▸ **Source material**:
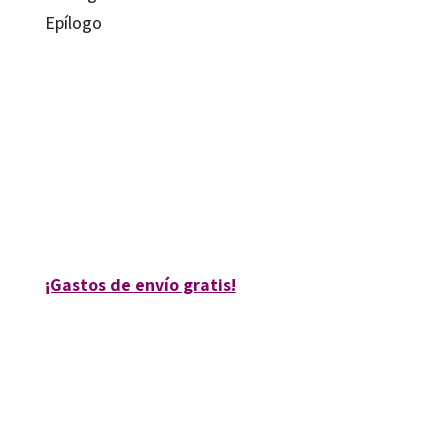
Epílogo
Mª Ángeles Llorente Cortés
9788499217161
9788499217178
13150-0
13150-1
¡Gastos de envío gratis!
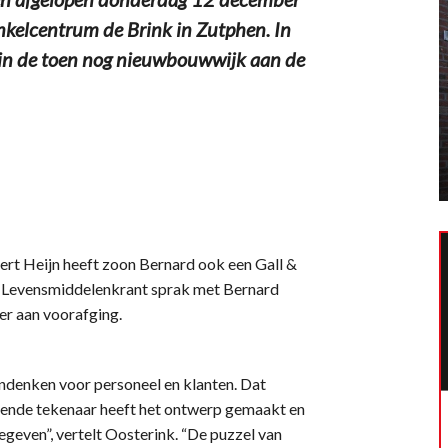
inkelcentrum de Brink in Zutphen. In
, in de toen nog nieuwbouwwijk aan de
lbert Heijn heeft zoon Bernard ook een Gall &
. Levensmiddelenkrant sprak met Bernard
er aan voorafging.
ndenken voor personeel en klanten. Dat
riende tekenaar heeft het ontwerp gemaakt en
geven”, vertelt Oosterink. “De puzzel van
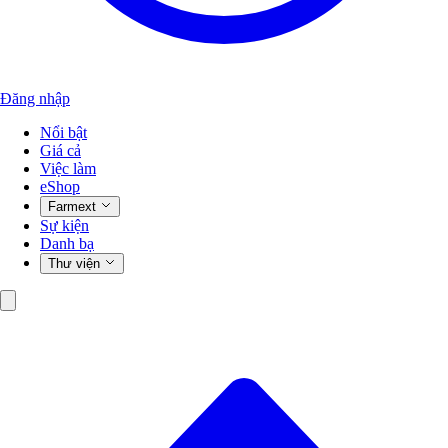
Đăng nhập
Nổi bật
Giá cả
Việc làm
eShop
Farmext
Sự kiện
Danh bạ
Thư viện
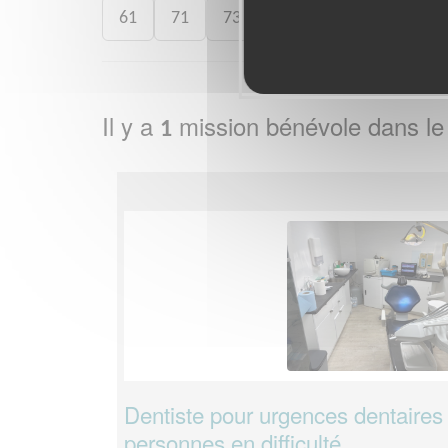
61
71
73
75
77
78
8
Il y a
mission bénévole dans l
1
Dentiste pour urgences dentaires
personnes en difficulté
==
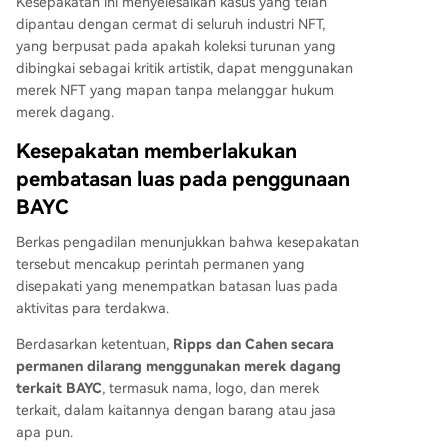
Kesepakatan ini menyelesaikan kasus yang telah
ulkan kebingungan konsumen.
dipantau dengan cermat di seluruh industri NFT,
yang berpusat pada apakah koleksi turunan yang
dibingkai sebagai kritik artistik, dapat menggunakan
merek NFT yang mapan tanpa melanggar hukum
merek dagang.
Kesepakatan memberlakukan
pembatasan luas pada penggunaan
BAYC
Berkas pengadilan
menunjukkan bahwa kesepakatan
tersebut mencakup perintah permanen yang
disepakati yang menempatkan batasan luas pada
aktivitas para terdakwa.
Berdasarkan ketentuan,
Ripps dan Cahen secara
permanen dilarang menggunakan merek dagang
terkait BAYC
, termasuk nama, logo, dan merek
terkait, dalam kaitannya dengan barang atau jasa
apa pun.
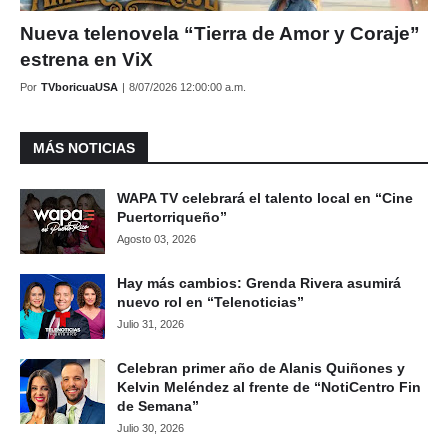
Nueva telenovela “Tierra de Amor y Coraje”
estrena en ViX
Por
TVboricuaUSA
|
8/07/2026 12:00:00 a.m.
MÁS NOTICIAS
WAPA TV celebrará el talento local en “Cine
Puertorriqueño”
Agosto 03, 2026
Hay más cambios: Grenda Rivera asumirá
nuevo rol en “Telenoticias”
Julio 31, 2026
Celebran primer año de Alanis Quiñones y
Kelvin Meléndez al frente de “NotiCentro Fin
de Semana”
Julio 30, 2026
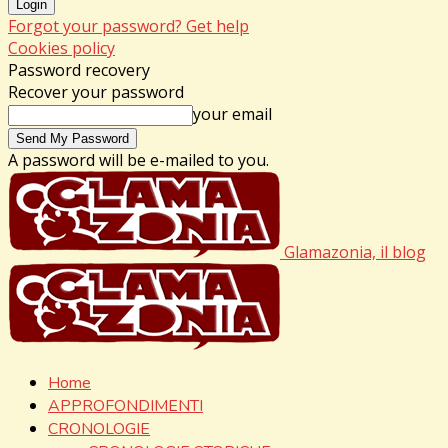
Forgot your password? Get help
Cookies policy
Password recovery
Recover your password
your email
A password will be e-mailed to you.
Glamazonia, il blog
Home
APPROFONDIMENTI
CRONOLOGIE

▸ **Task brief**:
Gather up every line in the data above that contains the word "Bernard", copying each one.

▸ **Task solution**:
lbert Heijn heeft zoon Bernard ook een Gall &
. Levensmiddelenkrant sprak met Bernard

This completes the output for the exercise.